“How I Knew I Wanted To Become a Digital Nomad”

“If you’re going to take on this lifestyle you can’t have an employee mindset. You’ll end up broke or bored– trying to sustain the lifestyle by scrambling for remote work” – Jon Myers

One of the biggest misconceptions about the digital nomad community is that we are all a bunch of glorified backpackers (of course, many of us are–  I don’t think there is anything wrong with that).

One such example recently got popular on Hacker News, and an interesting discussion ensued. In short, the author had a hard time adjusting to “life on the road.” Fair enough, life on the road isn’t for everyone. (And what follows isn’t a reaction to the author, just my thoughts).

If you want to sustain the location independent lifestyle for many years, I wouldn’t suggest using your freedom of time and mobility to travel around and see attractions.

What I’m attracted to is something I’ll call lifestyle business design.

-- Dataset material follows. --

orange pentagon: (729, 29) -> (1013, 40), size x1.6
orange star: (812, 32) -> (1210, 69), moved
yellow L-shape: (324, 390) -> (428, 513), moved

If “lifestyle designers” are those who live like millionaires without having a million bucks, then “lifestyle business designers” are those who spend their time like wealthy people before they are wealthy.

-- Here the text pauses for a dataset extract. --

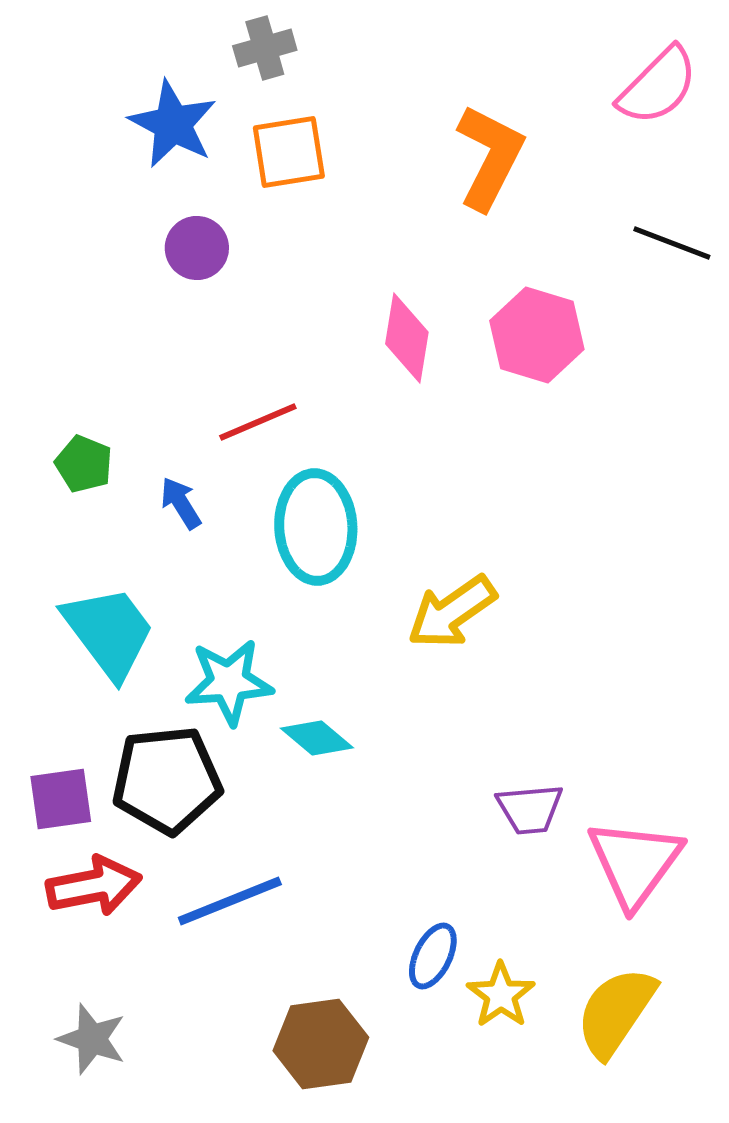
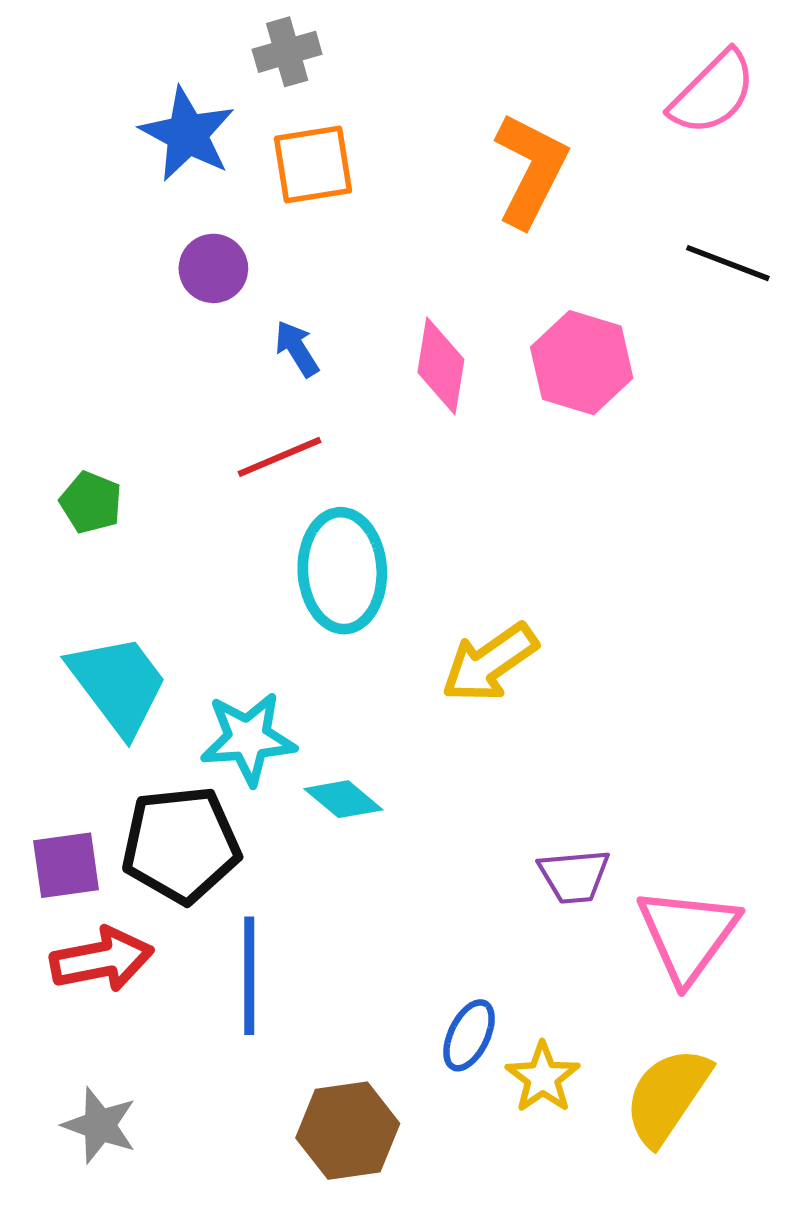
blue arrow: (181, 503) -> (297, 349), moved
blue line: (230, 901) -> (249, 976), turned -68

How Lifestyle Business Designers spend their time:

  1. Embedding themselves in a community of others who are having the type of success they are seeking.
  2. Increasing their cash runway by baselining their expenses in environments good for work, health, and networking.
  3. Regularly attending relevant conferences and meet-ups (regardless of location).
  4. Leveraging their flexibility to gain access to influencers.
  5. Learning how to set up financial entities in foreign jurisdictions (They are a micro-multinational of one).
  6. Building distributed teams that are globally optimized for cost and performance, and then meeting them in person.
  7. Visiting their manufacturers regularly. They might even live in the same city while in prototype or production phase.
  8. Identifying mentors, meeting with them, and going to work with them in some capacity.

How Lifestyle Designers spend their time:

  1. Visiting temples.
  2. SCUBA diving.
  3. Going to Thai islands.
  4. Living the dream.
  5. Volunteering

(Please don’t get me wrong, I love these things, I’m just bringing up the issue of focus and priority). I see remote working arrangements and the like as golden opportunities, and I sometimes wince when I see aspiring entrepreneurs squander them.

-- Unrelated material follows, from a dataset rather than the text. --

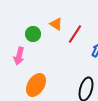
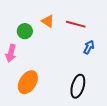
red line: (75, 34) -> (76, 24), moved, turned 72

Here’s what Jon Myers had to say about it (full comment):

“[this article] makes being a “nomad” seem like a wandering soul hopping gig to gig taking advantage of low cost locations without much strategy or purpose.  The whole point of being location independent… is that you can be more strategic about your location, expand your network by being exposed to serendipitous opportunities that would have otherwise not presented themselves, and grow your business.The opportunity to expose yourself to places and people on an upward trajectory, and how you can add value to those situations and take advantage of them should be a priority at the top of the list.”

I’m focused on being able to have “lifestyle design” freedoms for the rest of my life, not for the next 6 months.

Sure… it was temping to take my first remote working agreement right to a bungalow in southern Thailand, but I’m glad I didn’t.

I bet I had a lot more fun because of it.